What algorithm to use to find duplicate words in a string?

Aleksandr Govorukhin2016-03-05 11:39:58

Algorithms

Aleksandr Govorukhin, 2016-03-05 11:39:58

Hello, friends!
Suggest an algorithm for finding repeated words in a string.
PS for a small number of words, you can write a double loop for comparison, but this approach is inefficient for a large number of words - it is not suitable for one million words, etc.

Answer the question

In order to leave comments, you need to log in

6 answer(s)

Vitaly Pukhov, 2016-03-05
@SnapSh0t

The task is set in a strange way, firstly, there are no million words in any language, but on average from 3 to 10 thousand are used.
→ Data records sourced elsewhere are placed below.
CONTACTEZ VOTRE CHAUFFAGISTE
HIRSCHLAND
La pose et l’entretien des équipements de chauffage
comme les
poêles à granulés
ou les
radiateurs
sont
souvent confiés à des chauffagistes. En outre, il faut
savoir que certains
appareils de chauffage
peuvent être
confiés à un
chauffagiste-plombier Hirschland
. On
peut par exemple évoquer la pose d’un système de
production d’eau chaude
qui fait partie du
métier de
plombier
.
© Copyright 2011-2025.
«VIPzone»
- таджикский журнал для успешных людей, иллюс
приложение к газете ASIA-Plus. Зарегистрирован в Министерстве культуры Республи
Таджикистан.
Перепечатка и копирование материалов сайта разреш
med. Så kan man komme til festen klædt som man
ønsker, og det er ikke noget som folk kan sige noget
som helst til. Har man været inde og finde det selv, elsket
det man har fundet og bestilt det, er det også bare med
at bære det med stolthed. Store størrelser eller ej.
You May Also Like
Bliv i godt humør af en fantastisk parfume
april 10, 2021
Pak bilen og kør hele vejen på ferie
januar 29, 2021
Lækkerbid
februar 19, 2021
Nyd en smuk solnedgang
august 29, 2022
That is, the task for a million is fundamentally wrong. In any case, at least 1 pass would be required anyway, I would do so.
1. Creating a dictionary of words and their number
2. Passing through all the words in turn
3. Searching for the current word in the list, if it is not there, add it to the list and set the number to 1, if there is +1 to the number
As a result, we get 1 pass through the entire text and indexing to a dictionary, which is relatively cheap, is much cheaper than iterating over the entire list.
A similar approach was used for text analysis, as a result, for 20 books ~ 500 pages each, it took about 3-5 seconds.
For C# it looks like this

mib, 2016-03-05
@mib

You can use the naive method: create a `table` in the database: `word`|`count_words` (primary key `word`). Then take all the words in order, and add to the table. If such a word already exists, increase its number of repetitions by 1, something like this:
INSERT INTO `table` (`word`) VALUES ('$new_word') ON DUPLICATE KEY UPDATE `count_words`=`count_words`+1;
There are not so many words in any language, well, for example, 50,000, and the text can be arbitrarily large.
And then make a selection sorted by the number of repetitions.
The same can be done without a database, using hashes: translate the word into transliteration, and increase the counter according to the hash.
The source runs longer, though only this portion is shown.